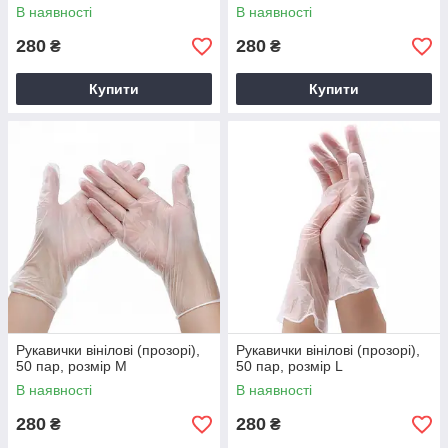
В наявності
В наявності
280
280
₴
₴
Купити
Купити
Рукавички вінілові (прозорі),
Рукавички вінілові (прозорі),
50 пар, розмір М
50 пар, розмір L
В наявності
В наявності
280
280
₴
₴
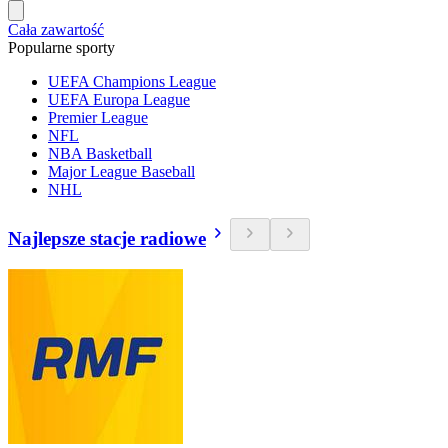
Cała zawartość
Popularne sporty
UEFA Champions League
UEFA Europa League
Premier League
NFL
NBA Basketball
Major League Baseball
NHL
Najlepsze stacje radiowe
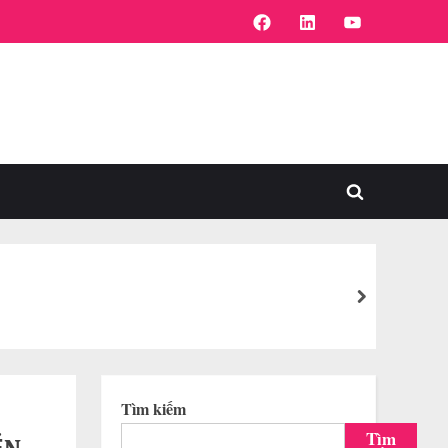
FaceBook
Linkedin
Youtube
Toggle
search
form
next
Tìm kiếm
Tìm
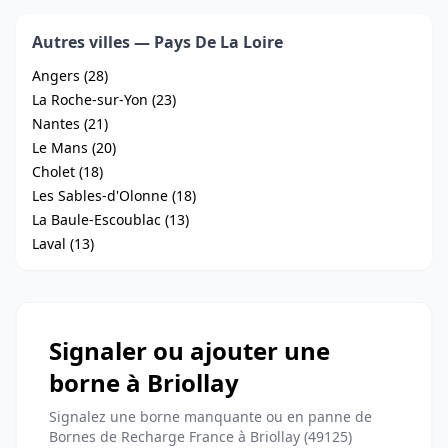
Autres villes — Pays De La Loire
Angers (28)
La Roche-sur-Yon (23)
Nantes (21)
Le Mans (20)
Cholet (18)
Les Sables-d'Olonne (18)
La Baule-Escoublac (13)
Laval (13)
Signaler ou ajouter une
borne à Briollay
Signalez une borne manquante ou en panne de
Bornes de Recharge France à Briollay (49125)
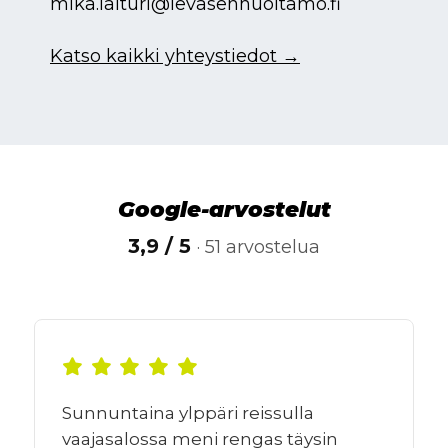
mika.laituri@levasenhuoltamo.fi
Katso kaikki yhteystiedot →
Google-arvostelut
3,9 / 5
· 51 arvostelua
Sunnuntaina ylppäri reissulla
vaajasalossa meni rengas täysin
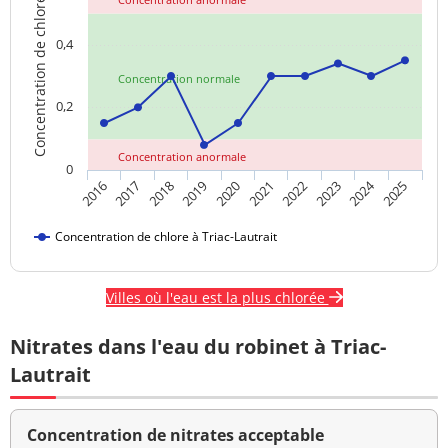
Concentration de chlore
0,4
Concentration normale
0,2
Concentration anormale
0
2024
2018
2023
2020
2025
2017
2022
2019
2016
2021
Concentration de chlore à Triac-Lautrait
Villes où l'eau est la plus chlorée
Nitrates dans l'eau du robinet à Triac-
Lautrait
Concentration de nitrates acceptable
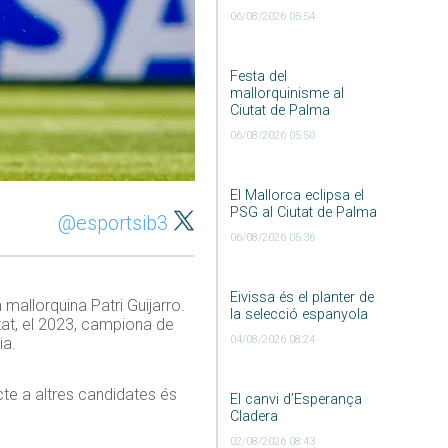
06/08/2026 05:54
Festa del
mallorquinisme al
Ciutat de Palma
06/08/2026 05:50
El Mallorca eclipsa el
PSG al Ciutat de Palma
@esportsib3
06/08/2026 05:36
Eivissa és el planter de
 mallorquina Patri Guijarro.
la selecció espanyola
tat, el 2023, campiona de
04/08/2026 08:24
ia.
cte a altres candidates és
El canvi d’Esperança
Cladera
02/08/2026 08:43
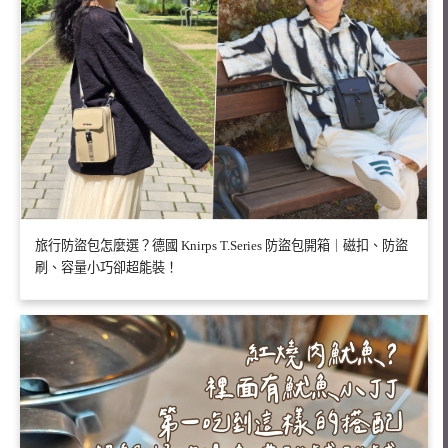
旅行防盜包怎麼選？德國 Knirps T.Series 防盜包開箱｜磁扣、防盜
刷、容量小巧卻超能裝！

◆ ◆ ◆ ◆

§ **About this exercise**
Throughout the records above, find the lines in which the word "Lautrait" appears and return them.

§ **Your solution**
Concentration de chlore à Triac-Lautrait
Lautrait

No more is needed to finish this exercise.